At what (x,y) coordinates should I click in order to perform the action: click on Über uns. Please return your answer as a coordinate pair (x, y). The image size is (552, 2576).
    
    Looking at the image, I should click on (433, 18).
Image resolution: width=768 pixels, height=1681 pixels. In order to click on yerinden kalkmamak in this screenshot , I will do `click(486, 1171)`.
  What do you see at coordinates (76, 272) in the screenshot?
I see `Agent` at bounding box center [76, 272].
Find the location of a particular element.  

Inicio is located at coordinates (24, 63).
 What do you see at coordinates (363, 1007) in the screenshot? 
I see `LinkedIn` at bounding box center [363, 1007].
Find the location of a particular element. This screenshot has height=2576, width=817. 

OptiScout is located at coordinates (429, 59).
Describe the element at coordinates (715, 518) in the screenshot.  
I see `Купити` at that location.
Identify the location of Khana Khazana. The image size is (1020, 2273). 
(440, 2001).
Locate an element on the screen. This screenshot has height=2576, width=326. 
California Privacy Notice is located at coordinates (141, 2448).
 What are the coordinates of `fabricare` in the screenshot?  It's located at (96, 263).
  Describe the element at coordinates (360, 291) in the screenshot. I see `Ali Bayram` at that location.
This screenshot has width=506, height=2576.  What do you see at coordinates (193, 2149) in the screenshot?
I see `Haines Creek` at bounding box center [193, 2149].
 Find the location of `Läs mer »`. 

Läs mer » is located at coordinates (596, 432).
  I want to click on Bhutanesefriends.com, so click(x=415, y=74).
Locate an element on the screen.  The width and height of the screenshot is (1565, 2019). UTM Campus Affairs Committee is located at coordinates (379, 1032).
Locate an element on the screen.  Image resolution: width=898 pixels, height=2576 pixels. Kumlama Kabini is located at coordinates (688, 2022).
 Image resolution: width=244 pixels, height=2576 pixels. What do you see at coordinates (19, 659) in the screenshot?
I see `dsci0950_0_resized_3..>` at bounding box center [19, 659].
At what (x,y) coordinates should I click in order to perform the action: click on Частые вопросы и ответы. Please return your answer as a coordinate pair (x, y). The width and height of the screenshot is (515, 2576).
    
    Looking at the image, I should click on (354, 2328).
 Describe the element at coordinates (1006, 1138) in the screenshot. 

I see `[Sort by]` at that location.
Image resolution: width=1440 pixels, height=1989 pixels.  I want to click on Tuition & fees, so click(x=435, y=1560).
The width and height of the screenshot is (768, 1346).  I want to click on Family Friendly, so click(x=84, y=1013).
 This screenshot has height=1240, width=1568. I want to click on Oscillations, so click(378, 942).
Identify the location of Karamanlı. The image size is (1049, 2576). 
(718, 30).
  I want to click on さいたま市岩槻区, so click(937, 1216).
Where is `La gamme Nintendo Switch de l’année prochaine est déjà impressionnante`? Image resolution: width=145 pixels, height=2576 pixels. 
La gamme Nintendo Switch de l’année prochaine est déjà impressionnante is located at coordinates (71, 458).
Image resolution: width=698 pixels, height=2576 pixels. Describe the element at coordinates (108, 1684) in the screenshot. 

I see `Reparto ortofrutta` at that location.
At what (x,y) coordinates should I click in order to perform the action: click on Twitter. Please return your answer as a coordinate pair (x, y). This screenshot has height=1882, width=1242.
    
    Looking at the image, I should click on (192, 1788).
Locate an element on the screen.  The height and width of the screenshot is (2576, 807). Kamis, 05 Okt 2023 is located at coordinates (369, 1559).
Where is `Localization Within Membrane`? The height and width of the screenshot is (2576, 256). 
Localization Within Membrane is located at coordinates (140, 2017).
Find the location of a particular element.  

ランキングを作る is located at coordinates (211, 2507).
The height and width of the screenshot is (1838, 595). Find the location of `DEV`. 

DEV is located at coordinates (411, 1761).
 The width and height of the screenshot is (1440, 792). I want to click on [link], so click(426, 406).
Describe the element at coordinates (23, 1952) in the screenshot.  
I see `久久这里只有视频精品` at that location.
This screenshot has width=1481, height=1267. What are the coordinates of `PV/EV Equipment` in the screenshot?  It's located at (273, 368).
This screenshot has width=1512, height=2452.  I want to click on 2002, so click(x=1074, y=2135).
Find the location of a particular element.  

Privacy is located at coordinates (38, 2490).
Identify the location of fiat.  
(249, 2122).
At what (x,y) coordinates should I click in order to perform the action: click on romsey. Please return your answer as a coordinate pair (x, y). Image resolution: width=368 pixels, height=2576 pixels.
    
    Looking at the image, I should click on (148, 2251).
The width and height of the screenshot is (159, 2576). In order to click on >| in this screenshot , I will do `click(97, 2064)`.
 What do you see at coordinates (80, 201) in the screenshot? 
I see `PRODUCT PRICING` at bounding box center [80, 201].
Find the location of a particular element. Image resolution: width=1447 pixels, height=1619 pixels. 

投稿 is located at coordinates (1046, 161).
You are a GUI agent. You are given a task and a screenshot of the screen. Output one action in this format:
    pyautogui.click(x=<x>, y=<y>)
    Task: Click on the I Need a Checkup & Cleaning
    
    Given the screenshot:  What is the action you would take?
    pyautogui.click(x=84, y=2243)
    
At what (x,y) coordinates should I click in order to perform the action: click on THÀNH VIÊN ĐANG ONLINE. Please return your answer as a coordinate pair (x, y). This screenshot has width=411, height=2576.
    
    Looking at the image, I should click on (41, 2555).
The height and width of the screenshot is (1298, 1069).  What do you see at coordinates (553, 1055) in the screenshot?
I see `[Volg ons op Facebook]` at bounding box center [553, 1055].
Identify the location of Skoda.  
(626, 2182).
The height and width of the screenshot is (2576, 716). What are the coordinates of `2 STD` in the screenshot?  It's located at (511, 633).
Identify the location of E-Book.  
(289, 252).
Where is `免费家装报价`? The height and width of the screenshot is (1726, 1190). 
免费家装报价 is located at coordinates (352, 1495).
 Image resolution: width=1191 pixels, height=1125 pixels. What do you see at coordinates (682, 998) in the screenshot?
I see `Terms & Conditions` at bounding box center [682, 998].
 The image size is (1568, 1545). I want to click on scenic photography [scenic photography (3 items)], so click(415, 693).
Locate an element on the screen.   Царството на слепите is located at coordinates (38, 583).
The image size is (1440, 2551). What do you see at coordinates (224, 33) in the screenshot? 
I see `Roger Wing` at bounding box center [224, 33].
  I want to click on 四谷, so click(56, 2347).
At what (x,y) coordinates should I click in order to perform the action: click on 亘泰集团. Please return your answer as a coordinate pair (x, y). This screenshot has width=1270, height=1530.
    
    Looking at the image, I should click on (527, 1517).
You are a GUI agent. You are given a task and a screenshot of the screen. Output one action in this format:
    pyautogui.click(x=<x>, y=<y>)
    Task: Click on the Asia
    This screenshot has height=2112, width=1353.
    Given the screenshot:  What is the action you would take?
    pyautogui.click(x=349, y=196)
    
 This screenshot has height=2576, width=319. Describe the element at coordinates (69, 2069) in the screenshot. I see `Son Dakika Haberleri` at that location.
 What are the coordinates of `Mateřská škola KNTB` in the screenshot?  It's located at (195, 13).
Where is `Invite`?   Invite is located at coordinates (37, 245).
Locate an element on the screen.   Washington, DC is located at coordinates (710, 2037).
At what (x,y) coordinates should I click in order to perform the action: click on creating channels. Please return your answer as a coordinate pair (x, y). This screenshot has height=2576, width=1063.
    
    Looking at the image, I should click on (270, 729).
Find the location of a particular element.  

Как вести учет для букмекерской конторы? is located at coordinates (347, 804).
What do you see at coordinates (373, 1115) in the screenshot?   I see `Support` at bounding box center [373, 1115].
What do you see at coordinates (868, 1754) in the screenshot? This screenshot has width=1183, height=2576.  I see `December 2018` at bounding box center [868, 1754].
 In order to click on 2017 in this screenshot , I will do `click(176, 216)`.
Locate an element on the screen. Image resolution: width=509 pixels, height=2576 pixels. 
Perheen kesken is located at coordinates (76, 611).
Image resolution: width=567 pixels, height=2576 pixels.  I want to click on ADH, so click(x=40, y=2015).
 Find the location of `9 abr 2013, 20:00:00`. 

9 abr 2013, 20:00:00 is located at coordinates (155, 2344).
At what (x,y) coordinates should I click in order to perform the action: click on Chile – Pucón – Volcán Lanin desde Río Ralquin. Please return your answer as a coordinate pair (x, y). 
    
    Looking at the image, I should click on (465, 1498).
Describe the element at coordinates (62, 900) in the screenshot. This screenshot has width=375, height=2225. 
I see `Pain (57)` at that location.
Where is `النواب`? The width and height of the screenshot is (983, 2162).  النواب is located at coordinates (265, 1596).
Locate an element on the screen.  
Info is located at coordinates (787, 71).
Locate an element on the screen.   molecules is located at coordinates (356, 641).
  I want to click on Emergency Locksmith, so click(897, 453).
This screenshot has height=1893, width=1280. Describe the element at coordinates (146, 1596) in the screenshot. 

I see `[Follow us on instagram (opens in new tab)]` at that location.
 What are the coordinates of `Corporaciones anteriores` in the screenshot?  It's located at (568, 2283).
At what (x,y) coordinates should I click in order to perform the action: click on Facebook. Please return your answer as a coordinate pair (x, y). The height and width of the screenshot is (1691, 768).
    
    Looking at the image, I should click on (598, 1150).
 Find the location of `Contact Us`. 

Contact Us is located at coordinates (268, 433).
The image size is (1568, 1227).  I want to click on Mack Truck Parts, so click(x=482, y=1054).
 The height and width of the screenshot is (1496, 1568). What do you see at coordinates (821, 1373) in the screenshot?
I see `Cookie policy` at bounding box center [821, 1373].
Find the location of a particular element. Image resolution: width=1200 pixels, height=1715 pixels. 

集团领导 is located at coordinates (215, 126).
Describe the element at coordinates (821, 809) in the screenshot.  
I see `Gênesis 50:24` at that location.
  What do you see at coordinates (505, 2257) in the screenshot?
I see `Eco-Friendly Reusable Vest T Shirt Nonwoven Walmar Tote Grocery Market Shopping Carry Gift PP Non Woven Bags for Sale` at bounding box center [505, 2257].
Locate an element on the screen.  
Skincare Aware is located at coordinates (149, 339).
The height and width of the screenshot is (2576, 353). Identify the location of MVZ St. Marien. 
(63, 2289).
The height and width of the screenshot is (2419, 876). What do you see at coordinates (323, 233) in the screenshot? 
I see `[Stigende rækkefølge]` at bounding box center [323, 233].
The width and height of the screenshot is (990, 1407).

•••••

## Task details
Reproduce, character for character, only the lines of the preceding data that start at the line with "has width=1270, height=1530." and end at the line with "What do you see at coordinates (373, 1115)", both included.

## Answer box
At what (x,y) coordinates should I click in order to perform the action: click on 亘泰集团. Please return your answer as a coordinate pair (x, y). This screenshot has width=1270, height=1530.
    
    Looking at the image, I should click on (527, 1517).
You are a GUI agent. You are given a task and a screenshot of the screen. Output one action in this format:
    pyautogui.click(x=<x>, y=<y>)
    Task: Click on the Asia
    This screenshot has height=2112, width=1353.
    Given the screenshot:  What is the action you would take?
    pyautogui.click(x=349, y=196)
    
 This screenshot has height=2576, width=319. Describe the element at coordinates (69, 2069) in the screenshot. I see `Son Dakika Haberleri` at that location.
 What are the coordinates of `Mateřská škola KNTB` in the screenshot?  It's located at (195, 13).
Where is `Invite`?   Invite is located at coordinates (37, 245).
Locate an element on the screen.   Washington, DC is located at coordinates (710, 2037).
At what (x,y) coordinates should I click in order to perform the action: click on creating channels. Please return your answer as a coordinate pair (x, y). This screenshot has height=2576, width=1063.
    
    Looking at the image, I should click on (270, 729).
Find the location of a particular element.  

Как вести учет для букмекерской конторы? is located at coordinates (347, 804).
What do you see at coordinates (373, 1115) in the screenshot?   I see `Support` at bounding box center [373, 1115].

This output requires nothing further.